Thursday, March 30, 2006

oh, this is really encouraging

a succint burst of frustration in yesterday's Guardian Diary...

"We are not in the least bit amused to hear that Margaret Beckett's ministerial Jag warmed its engine for fully 15 minutes yesterday while waiting for the environment secretary to emerge from a climate-change review press conference. We are positively grumpy to hear that when MPs on the Commons environment, food and rural affairs committee flew to California last week to learn about its approach to climate change, they travelled to the airport in individual chauffeur-driven limousines. And we are downright discomposed to learn that, when Tony Blair and his party of 50 flew to Oz last week, they did so on an 18-hour 45-minute charter flight (a record) in a Boeing 777 with 220 seats. This 9,200-mile jaunt, the Diary's indefatigable Saleem Vaillancourt reckons, consumed 120 tonnes of jet fuel and produced 2.32 tonnes of CO2. Four days after it landed, TB was off to New Zealand for talks on the environment. Sod off the bleedin' lot of you, frankly."

...was followed by a qualifying statement today:

"OK, so we (or rather the Diary's hopelessly incompetent Saleem) were wrong. When TB flew with 50 others in a chartered 220-seat jet to Australasia last week to discuss global warming, the flight produced 373 tonnes of CO2, not (as we said) 2.32 tonnes. That, it seems, was Tony's personal contribution to the greenhouse effect".

Good to hear that the government is taking climate change seriously.

2 comments:

Anonymous said...

We sought to clarify whether Blair paid any offsets for his flight; it turns out he did, or at least will, within the Kyoto protocol mechanisms.

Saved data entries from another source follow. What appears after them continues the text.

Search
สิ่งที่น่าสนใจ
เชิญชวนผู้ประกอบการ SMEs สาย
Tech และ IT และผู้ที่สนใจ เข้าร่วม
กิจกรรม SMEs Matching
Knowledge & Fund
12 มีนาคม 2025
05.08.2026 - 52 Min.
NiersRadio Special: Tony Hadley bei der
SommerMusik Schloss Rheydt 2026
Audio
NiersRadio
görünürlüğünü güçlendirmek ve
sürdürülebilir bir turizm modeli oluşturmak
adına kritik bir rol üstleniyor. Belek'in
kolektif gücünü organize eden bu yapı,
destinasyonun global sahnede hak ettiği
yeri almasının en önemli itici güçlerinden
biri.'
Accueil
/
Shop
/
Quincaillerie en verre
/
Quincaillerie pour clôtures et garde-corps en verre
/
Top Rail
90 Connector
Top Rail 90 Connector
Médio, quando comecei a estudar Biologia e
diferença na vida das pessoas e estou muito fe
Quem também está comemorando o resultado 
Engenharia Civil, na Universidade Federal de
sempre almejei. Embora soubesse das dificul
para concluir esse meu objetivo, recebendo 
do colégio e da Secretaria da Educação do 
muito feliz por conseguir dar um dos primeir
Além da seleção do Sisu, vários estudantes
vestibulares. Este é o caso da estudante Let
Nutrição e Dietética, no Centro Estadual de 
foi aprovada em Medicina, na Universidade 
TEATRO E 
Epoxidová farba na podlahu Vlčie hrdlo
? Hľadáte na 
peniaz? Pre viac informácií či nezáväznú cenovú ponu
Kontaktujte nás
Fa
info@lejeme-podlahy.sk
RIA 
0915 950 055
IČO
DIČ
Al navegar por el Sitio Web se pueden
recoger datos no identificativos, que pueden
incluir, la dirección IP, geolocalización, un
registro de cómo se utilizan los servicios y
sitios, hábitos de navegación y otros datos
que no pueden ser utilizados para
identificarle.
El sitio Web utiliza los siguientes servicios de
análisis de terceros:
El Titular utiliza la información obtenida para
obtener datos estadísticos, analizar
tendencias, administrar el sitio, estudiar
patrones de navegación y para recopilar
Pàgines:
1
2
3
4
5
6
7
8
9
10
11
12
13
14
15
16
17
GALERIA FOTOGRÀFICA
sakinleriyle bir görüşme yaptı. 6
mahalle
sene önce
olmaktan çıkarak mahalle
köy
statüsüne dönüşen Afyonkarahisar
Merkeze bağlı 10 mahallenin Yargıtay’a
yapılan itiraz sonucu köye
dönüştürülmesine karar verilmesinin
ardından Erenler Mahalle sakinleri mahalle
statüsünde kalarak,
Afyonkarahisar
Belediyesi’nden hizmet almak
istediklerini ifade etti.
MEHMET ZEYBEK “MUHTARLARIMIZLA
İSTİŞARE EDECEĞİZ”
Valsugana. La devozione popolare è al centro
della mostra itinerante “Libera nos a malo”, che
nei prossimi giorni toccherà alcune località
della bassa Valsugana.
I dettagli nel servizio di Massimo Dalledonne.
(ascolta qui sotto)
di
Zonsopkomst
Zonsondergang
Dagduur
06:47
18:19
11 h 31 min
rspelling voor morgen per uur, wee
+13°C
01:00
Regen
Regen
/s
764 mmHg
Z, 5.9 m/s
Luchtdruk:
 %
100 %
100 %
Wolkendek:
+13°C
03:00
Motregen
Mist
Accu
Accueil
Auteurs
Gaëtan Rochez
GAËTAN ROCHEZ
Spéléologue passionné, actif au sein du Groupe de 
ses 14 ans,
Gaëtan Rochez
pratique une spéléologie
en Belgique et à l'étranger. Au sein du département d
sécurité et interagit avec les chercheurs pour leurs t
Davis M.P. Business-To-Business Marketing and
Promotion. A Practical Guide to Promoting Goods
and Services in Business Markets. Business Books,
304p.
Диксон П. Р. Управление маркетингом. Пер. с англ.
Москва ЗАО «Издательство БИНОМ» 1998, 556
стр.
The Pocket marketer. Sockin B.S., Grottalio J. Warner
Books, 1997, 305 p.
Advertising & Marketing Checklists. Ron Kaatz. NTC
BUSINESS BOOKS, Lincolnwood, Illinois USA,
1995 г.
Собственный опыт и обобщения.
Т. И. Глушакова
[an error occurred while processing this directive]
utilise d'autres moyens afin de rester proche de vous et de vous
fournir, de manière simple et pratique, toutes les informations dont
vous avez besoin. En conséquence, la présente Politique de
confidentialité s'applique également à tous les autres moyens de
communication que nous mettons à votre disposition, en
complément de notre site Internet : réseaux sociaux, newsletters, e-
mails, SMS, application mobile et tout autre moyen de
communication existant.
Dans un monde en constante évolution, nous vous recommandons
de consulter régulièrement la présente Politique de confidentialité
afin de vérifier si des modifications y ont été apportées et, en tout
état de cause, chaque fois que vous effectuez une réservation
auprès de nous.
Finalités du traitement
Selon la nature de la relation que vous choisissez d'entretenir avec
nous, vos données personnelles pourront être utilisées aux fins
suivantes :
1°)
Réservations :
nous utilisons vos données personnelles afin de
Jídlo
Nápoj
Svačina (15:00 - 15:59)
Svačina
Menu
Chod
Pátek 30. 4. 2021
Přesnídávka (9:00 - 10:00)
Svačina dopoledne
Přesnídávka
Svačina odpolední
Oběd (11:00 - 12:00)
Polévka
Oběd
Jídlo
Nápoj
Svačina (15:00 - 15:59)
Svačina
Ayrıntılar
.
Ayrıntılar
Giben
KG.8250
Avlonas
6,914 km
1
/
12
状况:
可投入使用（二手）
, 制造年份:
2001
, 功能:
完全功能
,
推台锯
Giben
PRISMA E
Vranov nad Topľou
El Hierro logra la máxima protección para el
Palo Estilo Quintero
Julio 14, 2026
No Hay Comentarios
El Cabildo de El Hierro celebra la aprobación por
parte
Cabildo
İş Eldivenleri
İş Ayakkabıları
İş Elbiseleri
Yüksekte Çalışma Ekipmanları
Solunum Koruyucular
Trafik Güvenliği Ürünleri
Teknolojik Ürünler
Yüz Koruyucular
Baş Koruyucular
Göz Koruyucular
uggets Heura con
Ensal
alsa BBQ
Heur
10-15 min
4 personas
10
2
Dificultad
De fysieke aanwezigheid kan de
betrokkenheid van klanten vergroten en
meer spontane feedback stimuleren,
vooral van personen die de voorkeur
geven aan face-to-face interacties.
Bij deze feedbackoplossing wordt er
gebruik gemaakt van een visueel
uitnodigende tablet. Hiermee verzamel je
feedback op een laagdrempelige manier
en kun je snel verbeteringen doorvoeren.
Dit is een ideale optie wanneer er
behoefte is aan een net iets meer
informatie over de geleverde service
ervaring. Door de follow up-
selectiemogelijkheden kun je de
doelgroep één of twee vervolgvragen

But it might be a fun project, for a few greenies to log all the flights taken by green-friendly politicians, and then send them a bill to compensate for the carbon dioxide emissions by paying offsets.

Anonymous said...

"Offsetting" (that is a made up word, isn't it?) is, of course, in this context, completely useless. The idea that anyone is able to "offset" their evironmental destruction is ludicrous. The only solution to the current (and ongoing) environmental crisis is for everyone to make radical changes. Let's start with never using a car again?